Increasing adherence to a standardized rounding procedure in two hospital in‐patient units
A one-page checklist, weekly graph, and five-minute huddle pushed physician rounding adherence up 25–44% without adding time.
01Research in Context
What this study did
Gravina et al. (2021) worked with two hospital units to fix sloppy bedside rounds. Doctors were skipping steps like greeting the patient or checking meds.
The team wrote a one-page checklist that spelled out every step. They gave weekly feedback graphs and held five-minute huddles every Monday.
What they found
After the package started, doctors followed the full routine 25–44% more often. Rounds did not take longer and staff said the plan was easy.

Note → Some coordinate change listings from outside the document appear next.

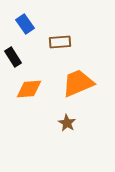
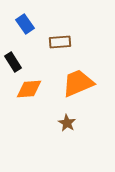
black rectangle: moved 5 px down
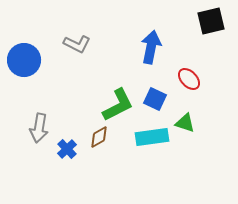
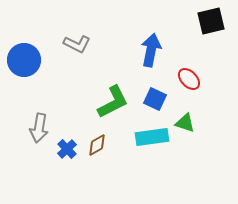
blue arrow: moved 3 px down
green L-shape: moved 5 px left, 3 px up
brown diamond: moved 2 px left, 8 px down
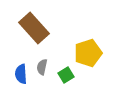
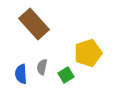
brown rectangle: moved 4 px up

How this fits with other research
Ng et al. (2019) got the same lift with task clarification plus feedback, but in a training-center cleanup job. The shared pieces are the checklist and quick graphs.
Harper et al. (2023) used full behavioral skills training to teach nurses how to present at meetings. Their results hit 100% accuracy, showing BST can go deeper when you have more time.
Yuwiler et al. (1992) tripled glove use by giving nurses written feedback and weekly goal reviews. The target study swaps gloves for rounding steps, but the engine—clear goals plus feedback—is the same.
Why it matters
You can copy this package tomorrow. Post the checklist in the team room, email a bar graph every Friday, and start the week with a five-minute recap. No extra budget, no long lectures, just clearer rules and quick data. If doctors on busy wards can jump 25–44%, your staff can too.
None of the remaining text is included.